The obvious inference drawn by any mind not absolutely conditioned to see determinism always and everywhere is that direct interventions by God in the affairs of man are exceptional, not normative.

Right in My Eyes

That’s not so simple. And the writer of Samson’s story tells us the Philistine wife was Samson’s choice as well as God’s. “She is right in my eyes,” he told his parents.

So both statements are true. Samson made a bad choice because he saw a girl who attracted him. Who hasn’t done the same? And God both anticipated Samson’s bad choice and used his choice as part of his larger purpose.

Perhaps God even singled out Samson’s particular genetic package prior to his birth precisely because it carried with it the propensity for the chaos and bad choice-making for which Samson is primarily known. And supposing Samson had managed to conquer this particular instance of lust through self-control and conscious obedience to God, it’s very possible he would later have fallen prey to a similar temptation about which it could equally be said, “It was from the Lord”.
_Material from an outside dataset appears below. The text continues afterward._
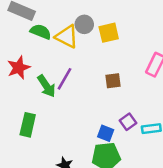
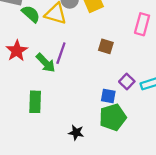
green semicircle: (41, 32) -> (31, 14), turned 30
brown square: (113, 81) -> (106, 46), turned 35

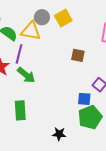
purple line: (61, 53) -> (19, 54), moved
All of that may be easily conceded by those of us who reject Calvin’s “all events whatsoever” thesis.

More Complicated Than It Appears

But to make God approve of Samson’s choice — to make God initiate that choice, or to aver that Samson’s sin itself was God’s will and not just the sin’s consequences — is to go well beyond what scripture actually says here. Did the Lord need to make Samson sin to accomplish his will? He surely did not.

The reality is simply more complicated than it appears at first glance.

We should not be satisfied with easy answers. Perhaps it would even be prudent to recognize that many of the answers lie beyond the capacity of some (or all) of us to resolve at all.